Okay. Time for some questions: for starters, why am I suffering from this reoccurring dream? Is it just the obvious answer, that I feel guilty for the crimes of my youth, and so I punish myself with this mental prison every night? Maybe as a misunderstood kind of penance to make my soul right before God? Or is this dream rooted in fear rather than guilt? Am I so afraid of returning to the life of an inmate that I have nightmares every night like a toddler fears the Boogeyman? Do all these dreams mean something? Is it more than a dream? Maybe this is a window into some alternative reality where I really am living as a convict, apart from my family? And that's about where I start to feel borderline crazy…

If I’m totally honest, in a creepy way, I feel like I barely escaped the horrible life I had as a prisoner. Almost as if my past is lurking in the shadows trying to hunt me down and take me out. I am more aware today than ever before of how evil I was as a young man. I feel shame about my crimes and pain from my past, and everyday I struggle to believe I am not that punk gang-banger anymore. It scares me how quickly I fall back into old behaviors, almost like a sick little reminder that The Old Me is still there, just waiting to be invited back to the party.

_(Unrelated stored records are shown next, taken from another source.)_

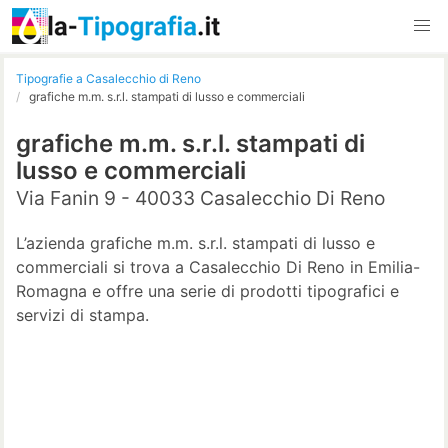
Tipografie a Casalecchio di Reno
grafiche m.m. s.r.l. stampati di lusso e commerciali
grafiche m.m. s.r.l. stampati di
lusso e commerciali
Via Fanin 9 - 40033 Casalecchio Di Reno
L’azienda grafiche m.m. s.r.l. stampati di lusso e
commerciali si trova a Casalecchio Di Reno in Emilia-
Romagna e offre una serie di prodotti tipografici e
servizi di stampa.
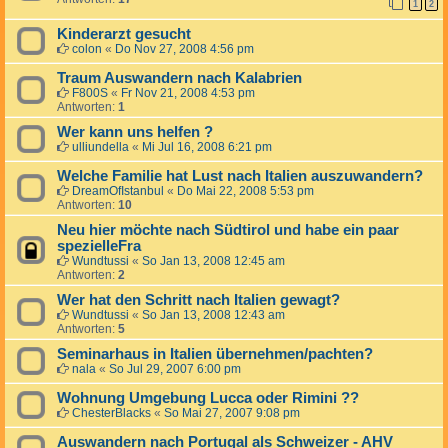
1
2
Kinderarzt gesucht
colon
«
Do Nov 27, 2008 4:56 pm
Traum Auswandern nach Kalabrien
F800S
«
Fr Nov 21, 2008 4:53 pm
Antworten:
1
Wer kann uns helfen ?
ulliundella
«
Mi Jul 16, 2008 6:21 pm
Welche Familie hat Lust nach Italien auszuwandern?
DreamOfIstanbul
«
Do Mai 22, 2008 5:53 pm
Antworten:
10
Neu hier möchte nach Südtirol und habe ein paar
spezielleFra
Wundtussi
«
So Jan 13, 2008 12:45 am
Antworten:
2
Wer hat den Schritt nach Italien gewagt?
Wundtussi
«
So Jan 13, 2008 12:43 am
Antworten:
5
Seminarhaus in Italien übernehmen/pachten?
nala
«
So Jul 29, 2007 6:00 pm
Wohnung Umgebung Lucca oder Rimini ??
ChesterBlacks
«
So Mai 27, 2007 9:08 pm
Auswandern nach Portugal als Schweizer - AHV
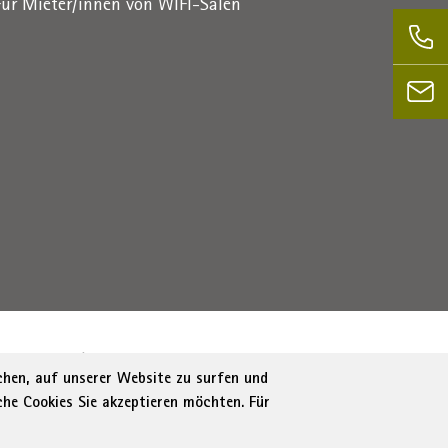
Für Mieter/innen von WIFI-Sälen
1716880214
|
administration-as@bz.legalmail.camcom.it
ichen, auf unserer Website zu surfen und
che Cookies Sie akzeptieren möchten. Für
tung
Cookie Policy
Cookie-Einstellungen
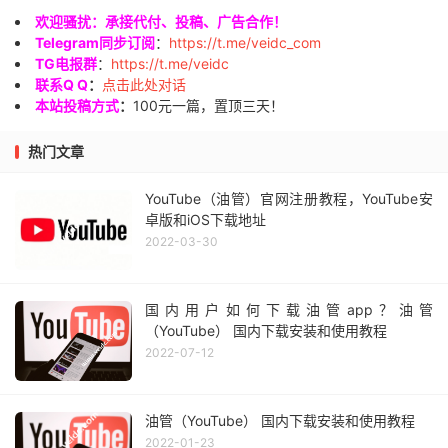
欢迎骚扰：承接代付、投稿、广告合作！
Telegram同步订阅
：
https://t.me/veidc_com
TG电报群
：
https://t.me/veidc
联系Q Q
：
点击此处对话
本站投稿方式
：
100元一篇，置顶三天！
热门文章
YouTube（油管）官网注册教程，YouTube安
卓版和iOS下载地址
2022-03-30
国内用户如何下载油管app？油管
（YouTube） 国内下载安装和使用教程
2022-07-12
油管（YouTube） 国内下载安装和使用教程
2022-01-23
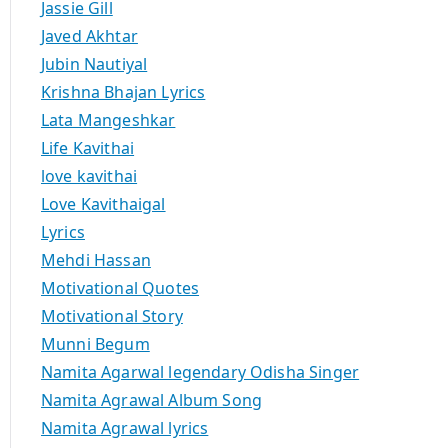
Jassie Gill
Javed Akhtar
Jubin Nautiyal
Krishna Bhajan Lyrics
Lata Mangeshkar
Life Kavithai
love kavithai
Love Kavithaigal
Lyrics
Mehdi Hassan
Motivational Quotes
Motivational Story
Munni Begum
Namita Agarwal legendary Odisha Singer
Namita Agrawal Album Song
Namita Agrawal lyrics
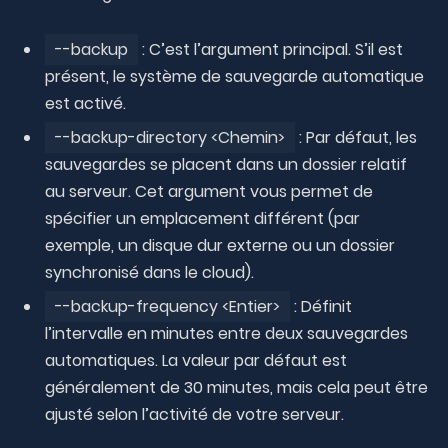
--backup
: C’est l’argument principal. S’il est
présent, le système de sauvegarde automatique
est activé.
--backup-directory <Chemin>
: Par défaut, les
sauvegardes se placent dans un dossier relatif
au serveur. Cet argument vous permet de
spécifier un emplacement différent (par
exemple, un disque dur externe ou un dossier
synchronisé dans le cloud).
--backup-frequency <Entier>
: Définit
l’intervalle en minutes entre deux sauvegardes
automatiques. La valeur par défaut est
généralement de 30 minutes, mais cela peut être
ajusté selon l’activité de votre serveur.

I know in my heart of hearts, as they say, deep down in my soul, I understand these Prison Dreams to be rooted in both guilt and fear. I feel guilty for the life I lived before, and I am afraid I will lose the life I have today. I don’t like to admit this. I wish my faith was stronger. I believe with all my heart, at least while I am conscious, that my life is not my own. I trust the Gospel that promises I have been redeemed by God and my sins are forgiven. But no matter how much I declare this, the dreams still come.

To make these nightmares stop, I need to be able to be honest and be open about my past. I am confident, when we express our guilts and fears, they lose power and eventually they disintegrate. No question, I’m trying to knock out a big one here, and it’s bound to get harder before it gets easier. But I can testify, when we choose transparency instead of hiding, and we choose authenticity instead of lies, we will allow others to help, and we will conquer our demons.

So this is me trying to conquer my demons. I’m done with these dreams wrecking my sleep night after night. So I am telling my story because I believe in the power of transparency. I never planned to write about dreams, but apparently this was something I had to do in order to move forward on my journey. This is not a story about how to fix your bad dreams because honestly, I am still having them. This is just my story, an honest account of what I’m going through because I believe life is better with help. To get help, you need to let people in, and you need to let stuff out. The one thing I know for sure after finishing this story, is that I need to start writing about my time incarcerated as a kid. As difficult as it will be to unearth those memories, I know it’s time to tell that part of my story.